[[ SOURCE DATA, beginning ]]
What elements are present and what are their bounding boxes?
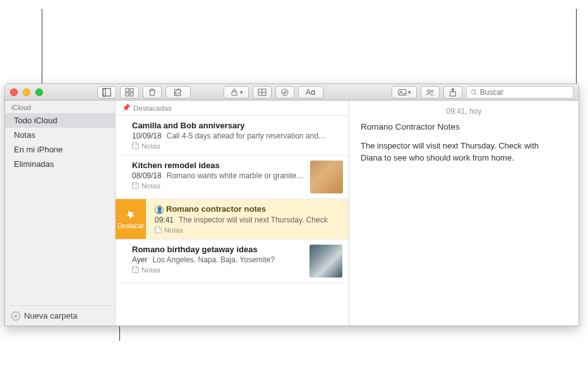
note-date: Ayer: [132, 255, 147, 264]
list-section-header: 📌 Destacadas: [116, 101, 349, 116]
list-section-label: Destacadas: [133, 104, 172, 112]
sidebar-item-label: Todo iCloud: [14, 116, 57, 125]
photo-icon: [398, 88, 407, 97]
folder-icon: [132, 183, 139, 189]
note-date: 09:41: [155, 216, 174, 224]
svg-point-15: [431, 90, 433, 92]
sidebar-item-on-my-iphone[interactable]: En mi iPhone: [5, 142, 115, 157]
note-folder: Notas: [141, 182, 160, 190]
shared-icon: 👤: [155, 205, 164, 214]
media-button[interactable]: ▾: [392, 86, 417, 99]
note-title: Camilla and Bob anniversary: [132, 121, 342, 130]
collaborate-button[interactable]: [421, 86, 440, 99]
note-title: Kitchen remodel ideas: [132, 161, 304, 170]
sidebar-item-deleted[interactable]: Eliminadas: [5, 157, 115, 171]
svg-point-11: [282, 89, 288, 95]
svg-rect-2: [126, 88, 129, 92]
svg-point-17: [472, 90, 476, 94]
svg-rect-0: [103, 88, 105, 96]
list-view-button[interactable]: [97, 86, 116, 99]
close-window-button[interactable]: [10, 88, 18, 96]
note-preview: The inspector will visit next Thursday. …: [179, 216, 342, 224]
share-button[interactable]: [443, 86, 462, 99]
editor-timestamp: 09:41, hoy: [361, 107, 567, 116]
note-date: 08/09/18: [132, 171, 162, 180]
note-item[interactable]: Kitchen remodel ideas 08/09/18 Romano wa…: [116, 155, 349, 199]
format-icon: Aɑ: [306, 88, 316, 97]
note-title: 👤Romano contractor notes: [155, 204, 342, 214]
lock-button[interactable]: ▾: [224, 86, 249, 99]
note-folder: Notas: [141, 142, 160, 150]
note-item-selected[interactable]: Destacar 👤Romano contractor notes 09:41 …: [116, 199, 349, 240]
search-input[interactable]: [480, 88, 569, 97]
table-button[interactable]: [253, 86, 272, 99]
checklist-icon: [280, 88, 289, 97]
svg-rect-4: [126, 93, 129, 96]
svg-rect-5: [130, 93, 133, 96]
checklist-button[interactable]: [275, 86, 294, 99]
sidebar-item-all-icloud[interactable]: Todo iCloud: [5, 113, 115, 128]
folder-icon: [132, 267, 139, 273]
fullscreen-window-button[interactable]: [35, 88, 43, 96]
editor-title: Romano Contractor Notes: [361, 122, 567, 131]
sidebar-item-label: En mi iPhone: [14, 145, 63, 154]
folder-icon: [132, 143, 139, 149]
folder-icon: [155, 228, 162, 233]
svg-rect-3: [130, 88, 133, 92]
pin-action-label: Destacar: [117, 222, 144, 229]
note-preview: Romano wants white marble or granite…: [167, 171, 304, 180]
svg-rect-12: [399, 89, 406, 95]
sidebar-account-header: iCloud: [5, 101, 115, 113]
editor-content[interactable]: The inspector will visit next Thursday. …: [361, 140, 544, 164]
plus-icon: +: [11, 312, 20, 320]
grid-view-icon: [125, 88, 134, 97]
note-date: 10/09/18: [132, 131, 162, 140]
pin-swipe-action[interactable]: Destacar: [116, 199, 146, 239]
compose-icon: [174, 88, 183, 97]
list-view-icon: [102, 88, 111, 97]
pin-icon: [125, 209, 136, 221]
svg-point-14: [428, 89, 430, 92]
format-button[interactable]: Aɑ: [298, 86, 323, 99]
note-folder: Notas: [141, 266, 160, 274]
new-folder-button[interactable]: + Nueva carpeta: [5, 305, 115, 326]
people-icon: [426, 88, 435, 97]
sidebar-item-label: Eliminadas: [14, 159, 54, 169]
sidebar-item-label: Notas: [14, 130, 35, 140]
trash-icon: [148, 88, 157, 97]
sidebar: iCloud Todo iCloud Notas En mi iPhone El…: [5, 101, 116, 326]
new-note-button[interactable]: [165, 86, 191, 99]
note-thumbnail: [309, 245, 342, 277]
grid-view-button[interactable]: [120, 86, 139, 99]
toolbar: ▾ Aɑ ▾: [5, 84, 579, 101]
note-folder: Notas: [164, 226, 183, 234]
note-title: Romano birthday getaway ideas: [132, 245, 303, 254]
search-field[interactable]: [466, 86, 573, 99]
table-icon: [258, 88, 267, 97]
share-icon: [448, 88, 457, 97]
note-preview: Call 4-5 days ahead for party reservatio…: [167, 131, 342, 140]
minimize-window-button[interactable]: [23, 88, 30, 96]
svg-rect-1: [103, 88, 111, 96]
new-folder-label: Nueva carpeta: [24, 311, 78, 320]
note-editor[interactable]: 09:41, hoy Romano Contractor Notes The i…: [349, 101, 579, 326]
delete-button[interactable]: [143, 86, 162, 99]
search-icon: [471, 88, 477, 96]
notes-list[interactable]: 📌 Destacadas Camilla and Bob anniversary…: [116, 101, 349, 326]
note-preview: Los Angeles. Napa. Baja. Yosemite?: [152, 255, 303, 264]
sidebar-item-notas[interactable]: Notas: [5, 128, 115, 142]
window-controls: [10, 88, 43, 96]
note-item[interactable]: Romano birthday getaway ideas Ayer Los A…: [116, 240, 349, 283]
svg-line-18: [475, 93, 476, 94]
notes-window: ▾ Aɑ ▾ iCloud Todo iCloud: [4, 83, 579, 326]
note-thumbnail: [310, 161, 343, 193]
svg-rect-7: [232, 92, 237, 95]
lock-icon: [230, 88, 239, 97]
note-item[interactable]: Camilla and Bob anniversary 10/09/18 Cal…: [116, 116, 349, 155]
pin-icon: 📌: [122, 104, 131, 112]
[[ SOURCE DATA, end ]]
-- WORK INSTRUCTIONS --
Word for word, print every record, and leave out any picture.

-- ANSWER TO THE EXERCISE --
What elements are present and what are their bounding boxes?
note-date: Ayer: [132, 255, 147, 264]
list-section-header: 📌 Destacadas: [116, 101, 349, 116]
list-section-label: Destacadas: [133, 104, 172, 112]
sidebar-item-label: Todo iCloud: [14, 116, 57, 125]
photo-icon: [398, 88, 407, 97]
folder-icon: [132, 183, 139, 189]
note-date: 09:41: [155, 216, 174, 224]
svg-point-15: [431, 90, 433, 92]
sidebar-item-on-my-iphone[interactable]: En mi iPhone: [5, 142, 115, 157]
note-folder: Notas: [141, 182, 160, 190]
shared-icon: 👤: [155, 205, 164, 214]
media-button[interactable]: ▾: [392, 86, 417, 99]
note-title: Camilla and Bob anniversary: [132, 121, 342, 130]
collaborate-button[interactable]: [421, 86, 440, 99]
note-title: Kitchen remodel ideas: [132, 161, 304, 170]
sidebar-item-deleted[interactable]: Eliminadas: [5, 157, 115, 171]
svg-point-11: [282, 89, 288, 95]
svg-rect-2: [126, 88, 129, 92]
svg-point-17: [472, 90, 476, 94]
svg-rect-0: [103, 88, 105, 96]
list-view-button[interactable]: [97, 86, 116, 99]
close-window-button[interactable]: [10, 88, 18, 96]
note-preview: The inspector will visit next Thursday. …: [179, 216, 342, 224]
share-button[interactable]: [443, 86, 462, 99]
editor-timestamp: 09:41, hoy: [361, 107, 567, 116]
note-date: 08/09/18: [132, 171, 162, 180]
note-item[interactable]: Kitchen remodel ideas 08/09/18 Romano wa…: [116, 155, 349, 199]
format-icon: Aɑ: [306, 88, 316, 97]
note-title: 👤Romano contractor notes: [155, 204, 342, 214]
lock-button[interactable]: ▾: [224, 86, 249, 99]
note-folder: Notas: [141, 142, 160, 150]
note-item-selected[interactable]: Destacar 👤Romano contractor notes 09:41 …: [116, 199, 349, 240]
search-input[interactable]: [480, 88, 569, 97]
table-button[interactable]: [253, 86, 272, 99]
checklist-icon: [280, 88, 289, 97]
svg-rect-4: [126, 93, 129, 96]
svg-rect-5: [130, 93, 133, 96]
checklist-button[interactable]: [275, 86, 294, 99]
sidebar-item-all-icloud[interactable]: Todo iCloud: [5, 113, 115, 128]
folder-icon: [132, 267, 139, 273]
fullscreen-window-button[interactable]: [35, 88, 43, 96]
editor-title: Romano Contractor Notes: [361, 122, 567, 131]
sidebar-item-label: En mi iPhone: [14, 145, 63, 154]
folder-icon: [132, 143, 139, 149]
folder-icon: [155, 228, 162, 233]
svg-rect-3: [130, 88, 133, 92]
pin-action-label: Destacar: [117, 222, 144, 229]
note-preview: Romano wants white marble or granite…: [167, 171, 304, 180]
svg-rect-12: [399, 89, 406, 95]
sidebar-account-header: iCloud: [5, 101, 115, 113]
editor-content[interactable]: The inspector will visit next Thursday. …: [361, 140, 544, 164]
plus-icon: +: [11, 312, 20, 320]
grid-view-icon: [125, 88, 134, 97]
note-date: 10/09/18: [132, 131, 162, 140]
pin-swipe-action[interactable]: Destacar: [116, 199, 146, 239]
compose-icon: [174, 88, 183, 97]
list-view-icon: [102, 88, 111, 97]
pin-icon: [125, 209, 136, 221]
svg-point-14: [428, 89, 430, 92]
format-button[interactable]: Aɑ: [298, 86, 323, 99]
note-folder: Notas: [141, 266, 160, 274]
new-folder-button[interactable]: + Nueva carpeta: [5, 305, 115, 326]
people-icon: [426, 88, 435, 97]
sidebar-item-label: Eliminadas: [14, 159, 54, 169]
sidebar-item-label: Notas: [14, 130, 35, 140]
trash-icon: [148, 88, 157, 97]
sidebar: iCloud Todo iCloud Notas En mi iPhone El…: [5, 101, 116, 326]
new-note-button[interactable]: [165, 86, 191, 99]
note-thumbnail: [309, 245, 342, 277]
grid-view-button[interactable]: [120, 86, 139, 99]
toolbar: ▾ Aɑ ▾: [5, 84, 579, 101]
note-folder: Notas: [164, 226, 183, 234]
note-title: Romano birthday getaway ideas: [132, 245, 303, 254]
search-field[interactable]: [466, 86, 573, 99]
table-icon: [258, 88, 267, 97]
share-icon: [448, 88, 457, 97]
note-preview: Call 4-5 days ahead for party reservatio…: [167, 131, 342, 140]
minimize-window-button[interactable]: [23, 88, 30, 96]
svg-rect-1: [103, 88, 111, 96]
new-folder-label: Nueva carpeta: [24, 311, 78, 320]
note-editor[interactable]: 09:41, hoy Romano Contractor Notes The i…: [349, 101, 579, 326]
delete-button[interactable]: [143, 86, 162, 99]
search-icon: [471, 88, 477, 96]
notes-list[interactable]: 📌 Destacadas Camilla and Bob anniversary…: [116, 101, 349, 326]
note-preview: Los Angeles. Napa. Baja. Yosemite?: [152, 255, 303, 264]
sidebar-item-notas[interactable]: Notas: [5, 128, 115, 142]
window-controls: [10, 88, 43, 96]
note-item[interactable]: Romano birthday getaway ideas Ayer Los A…: [116, 240, 349, 283]
svg-line-18: [475, 93, 476, 94]
notes-window: ▾ Aɑ ▾ iCloud Todo iCloud: [4, 83, 579, 326]
note-thumbnail: [310, 161, 343, 193]
svg-rect-7: [232, 92, 237, 95]
lock-icon: [230, 88, 239, 97]
note-item[interactable]: Camilla and Bob anniversary 10/09/18 Cal…: [116, 116, 349, 155]
pin-icon: 📌: [122, 104, 131, 112]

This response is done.